The learning environment is unique at IIEP because we are with people from all over the world. I’ve been exchanging ideas with people from Afghanistan, Liberia, and India,” the NIE Director explained.

“With the skills I have learned at IIEP, I feel confident that I will be able to make a change and have better-quality education in Cambodia and help build a better education system,” he added.

The training is being offered as part of IIEP’s twinning programme with the NIE, the Department of Planning in the MoEYS, and the Royal University of Phnom Penh. 

Creating a regional training hub

The twinning programme aims to help transform the NIE into an effective centre for training and research in educational planning and management, so that it can better serve its local education partners at the national, provincial, and district levels, and become a regional training hub.

Dr Sovanna stressed that Cambodia was in the process of transformation as a nation, integrating into the Association of Southeast Asian Nations (ASEAN) by 2015, and pushing to change from a low-income to an upper-middle-income country by 2030 and a high-income country by 2050: “We can only do this if we have future generations of children who are educated to the best possible level”. 

The IIEP support to the Cambodian NIE is run as a project under the Capacity Development Partnership Fund, which is financed by the European Union, the Government of Sweden, and UNICEF, with the twinning programme being coordinated locally by UNICEF.

Staff from NIE and DoP have also benefitted from two blended training courses, respectively on “educational planning: basic concepts and techniques” and “fundamental skills for education sector plan preparation”. In addition, NIE staff participated in a series of research and training workshops to help them prepare a training course for provincial and district officers.

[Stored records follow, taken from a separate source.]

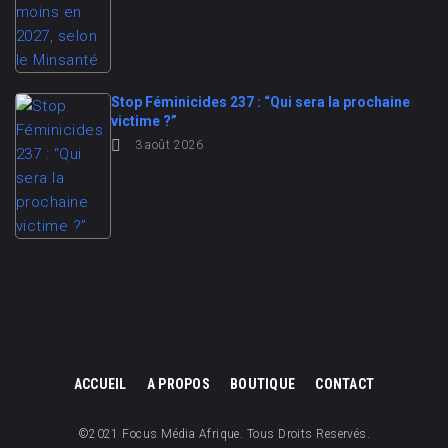
Stop Féminicides 237 : “Qui sera la prochaine
victime ?”
3 août 2026
ACCUEIL
A PROPOS
BOUTIQUE
CONTACT
©2021 Focus Média Afrique. Tous Droits Reservés.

Some colleagues also took part in the Advanced Training Programme (ATP) at IIEP. In Cambodia, support has also been provided in establishing a specialized documentation centre within NIE and for the organization of an educational planning seminar with the Royal University of Phnom Penh (RUPP) and staff from the department of Higher Education and Planning.

“Many people working in the NIE and the Ministry of Education, Youth and Sport in Cambodia have limited background in education planning, so the course at IIEP is crucial for us. People are usually promoted based on how much teaching experience they have, rather than for their specific planning skills.”

The NIE Director said there had been some visible improvements since the twinning programme started: “We have developed proper budgets for our education system and an annual plan for the curriculum. We had no idea of how to do this before".

With more than 5,000 education planners from over 160 nationalities having taken part in training programmes over several decades, IIEP-UNESCO constantly updates its training programmes to meet the needs of a fast-changing world. The training courses on offer are unique, grounded in practice and built on rigorous research and significant operational experience. The Institute offers a wide array of courses, both in residential mode and at a distance, ranging from two-week professional development courses to the comprehensive 9-month intensive, residential Advanced Training Programme (ATP).